Exactly as they appear below, repeat the lines from the one with "they wou if" through the one with "substitutions, temporary utilities, project". Drop every picture.
────
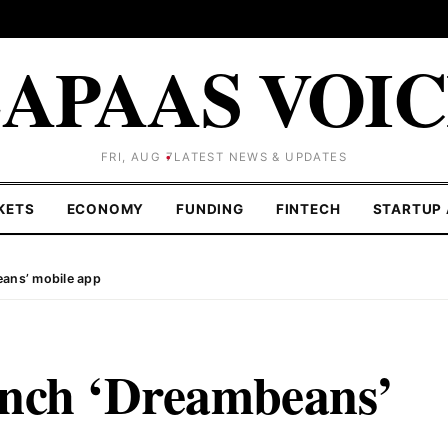
APAAS VOI
FRI, AUG 7
LATEST NEWS & UPDATES
KETS
ECONOMY
FUNDING
FINTECH
STARTUP 
ans’ mobile app
unch ‘Dreambeans’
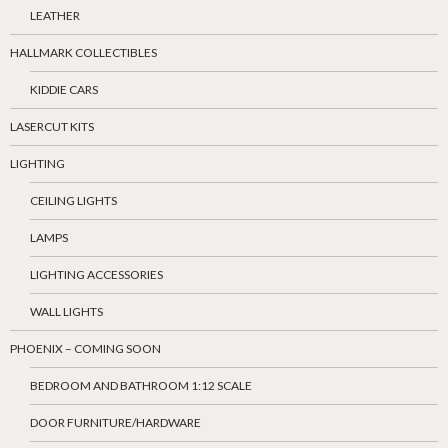
LEATHER
HALLMARK COLLECTIBLES
KIDDIE CARS
LASERCUT KITS
LIGHTING
CEILING LIGHTS
LAMPS
LIGHTING ACCESSORIES
WALL LIGHTS
PHOENIX – COMING SOON
BEDROOM AND BATHROOM 1:12 SCALE
DOOR FURNITURE/HARDWARE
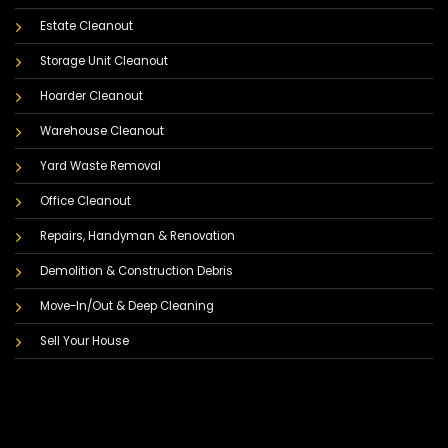
Estate Cleanout
Storage Unit Cleanout
Hoarder Cleanout
Warehouse Cleanout
Yard Waste Removal
Office Cleanout
Repairs, Handyman & Renovation
Demolition & Construction Debris
Move-In/Out & Deep Cleaning
Sell Your House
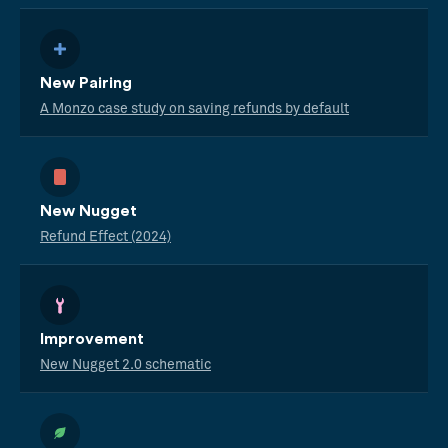
New Pairing
A Monzo case study on saving refunds by default
New Nugget
Refund Effect (2024)
Improvement
New Nugget 2.0 schematic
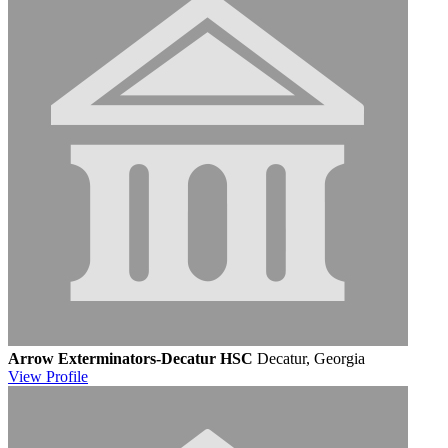
Arrow Exterminators-Decatur HSC
Decatur, Georgia
View
Profile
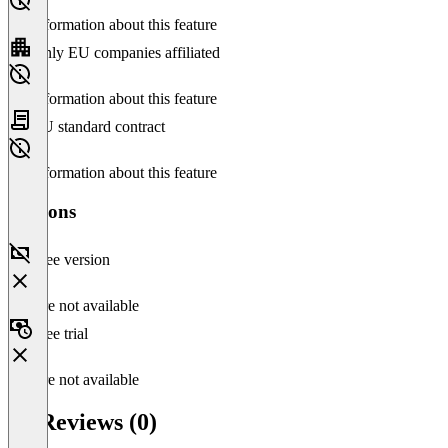
No information about this feature
Only EU companies affiliated
No information about this feature
EU standard contract
No information about this feature
Versions
Free version
Feature not available
Free trial
Feature not available
p0 Reviews (0)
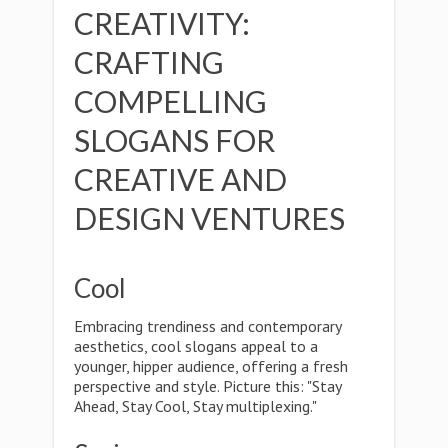
CREATIVITY:
CRAFTING
COMPELLING
SLOGANS FOR
CREATIVE AND
DESIGN VENTURES
Cool
Embracing trendiness and contemporary
aesthetics, cool slogans appeal to a
younger, hipper audience, offering a fresh
perspective and style. Picture this: "Stay
Ahead, Stay Cool, Stay multiplexing."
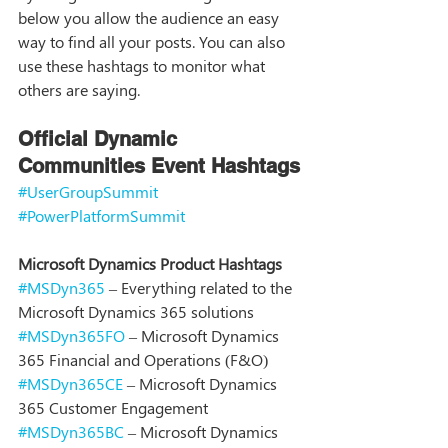
below you allow the audience an easy 
way to find all your posts. You can also 
use these hashtags to monitor what 
others are saying. 
Official Dynamic 
Communities Event Hashtags
#UserGroupSummit
#PowerPlatformSummit
Microsoft Dynamics Product Hashtags
#MSDyn365
 – Everything related to the 
Microsoft Dynamics 365 solutions
#MSDyn365FO
 – Microsoft Dynamics 
365 Financial and Operations (F&O) 
#MSDyn365CE
 – Microsoft Dynamics 
365 Customer Engagement
#MSDyn365BC
 – Microsoft Dynamics 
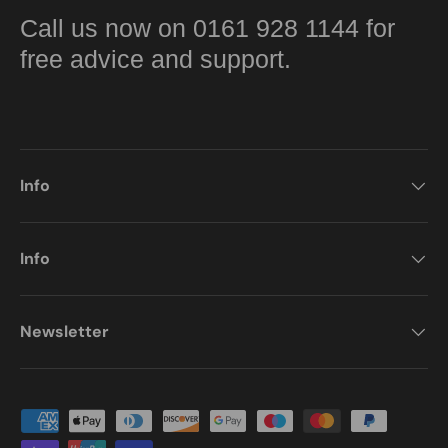
Call us now on 0161 928 1144 for
free advice and support.
Info
Info
Newsletter
Payment methods accepted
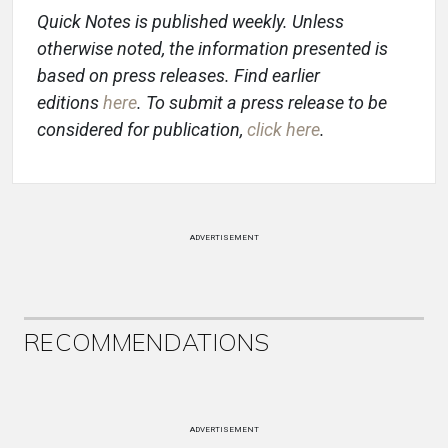
Quick Notes is published weekly. Unless
otherwise noted, the information presented is
based on press releases. Find earlier
editions
here
. To submit a press release to be
considered for publication,
click here
.
ADVERTISEMENT
RECOMMENDATIONS
ADVERTISEMENT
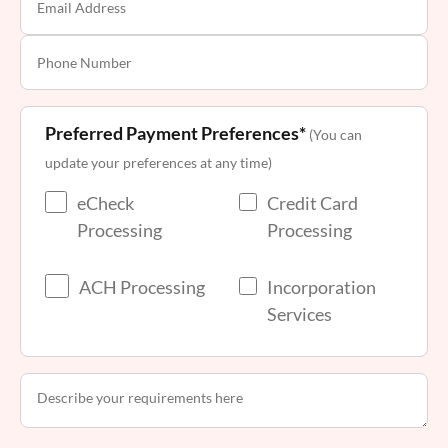
Preferred Payment Preferences*
(You can
update your preferences at any time)
eCheck
Credit Card
Processing
Processing
ACH Processing
Incorporation
Services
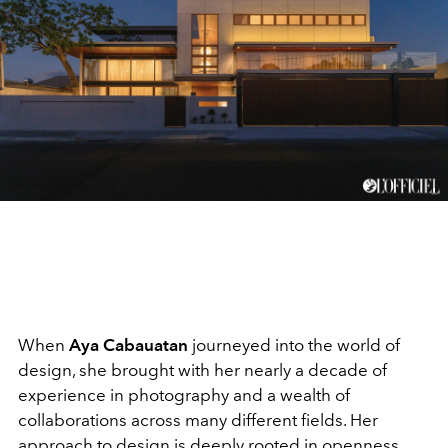
When
Aya Cabauatan
journeyed into the world of
design, she brought with her nearly a decade of
experience in photography and a wealth of
collaborations across many different fields. Her
approach to design is deeply rooted in openness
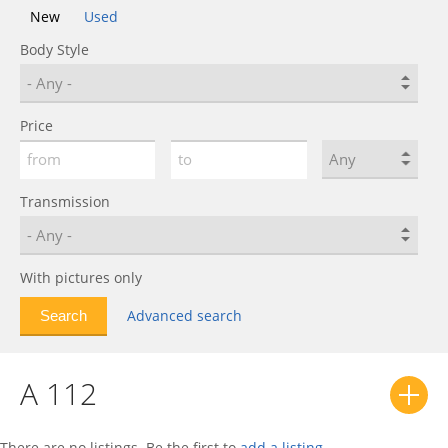
New
Used
Body Style
Price
Transmission
With pictures only
Advanced search
A 112
There are no listings. Be the first to
add a listing
.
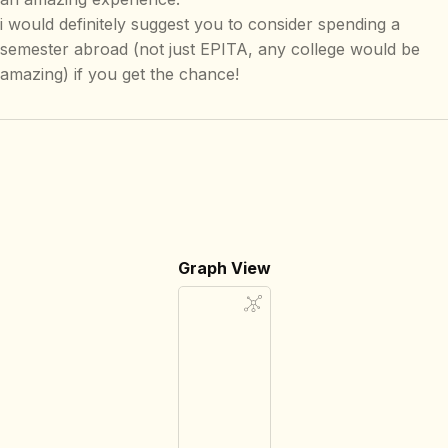
i would definitely suggest you to consider spending a
semester abroad (not just EPITA, any college would be
amazing) if you get the chance!
Graph View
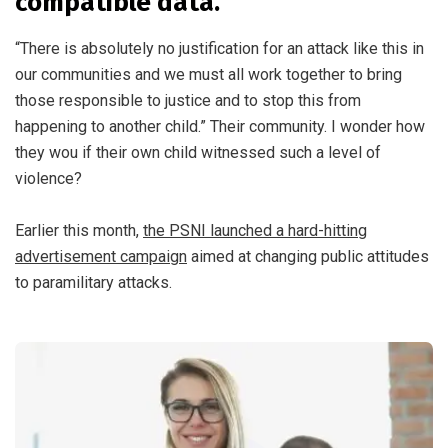
compatible data.
“There is absolutely no justification for an attack like this in
our communities and we must all work together to bring
those responsible to justice and to stop this from
happening to another child.” Their community. I wonder how
they wou if their own child witnessed such a level of
violence?
Earlier this month,
the PSNI launched a hard-hitting
advertisement campaign
aimed at changing public attitudes
to paramilitary attacks.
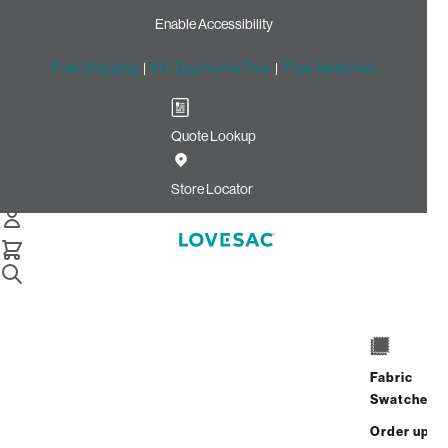
Enable Accessibility
Free Shipping
|
60-Day Home Trial
|
Free Swatches
Quote Lookup
Home
Sactionals Reclining Seat Cover Set Urban Driftwood Top
Store Locator
Grain Leather
Sactionals Reclining Seat
Cover Set: Urban Driftwood
Top Grain Leather
$900.00
Fabric
Swatches
Select
+
ADD TO CART
Quantity:
Order up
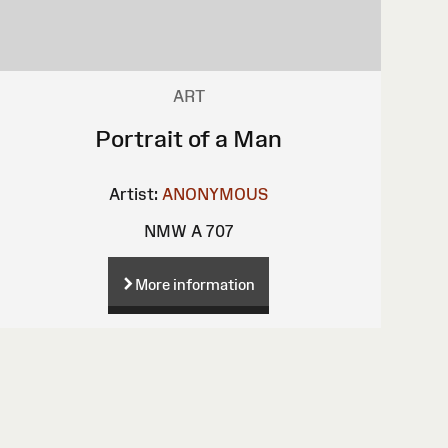
ART
Portrait of a Man
Artist:
ANONYMOUS
NMW A 707
More information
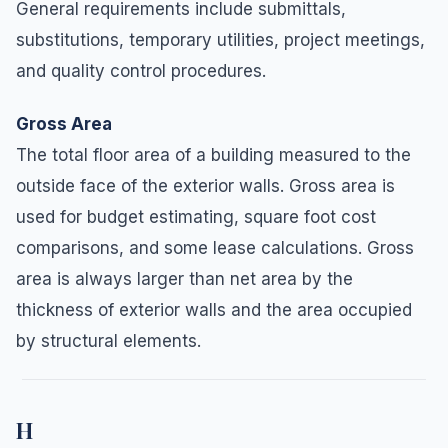
General requirements include submittals,
substitutions, temporary utilities, project meetings,
and quality control procedures.
Gross Area
The total floor area of a building measured to the
outside face of the exterior walls. Gross area is
used for budget estimating, square foot cost
comparisons, and some lease calculations. Gross
area is always larger than net area by the
thickness of exterior walls and the area occupied
by structural elements.
H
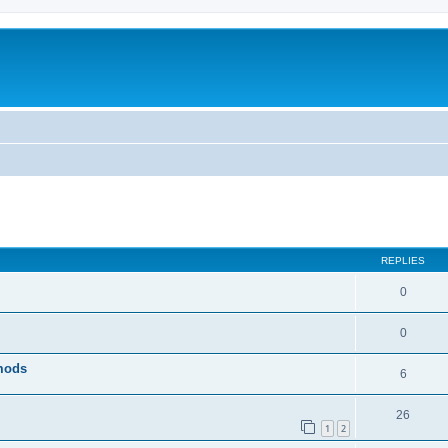
ed search
REPLIES
0
0
 mods
6
26
1
2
────
= SOLUTION =
they wou if their own child witnessed such a level of
violence?
Earlier this month,
the PSNI launched a hard-hitting
advertisement campaign
aimed at changing public attitudes
to paramilitary attacks.
Enable Accessibility
Free Shipping
|
60-Day Home Trial
|
Free Swatches
Quote Lookup
Home
Sactionals Reclining Seat Cover Set Urban Driftwood Top
Store Locator
Grain Leather
Sactionals Reclining Seat
Cover Set: Urban Driftwood
Top Grain Leather
$900.00
Fabric
Swatches
Select
+
ADD TO CART
Quantity:
Order up
ART
Portrait of a Man
Artist:
ANONYMOUS
NMW A 707
More information
General requirements include submittals,
substitutions, temporary utilities, project meetings,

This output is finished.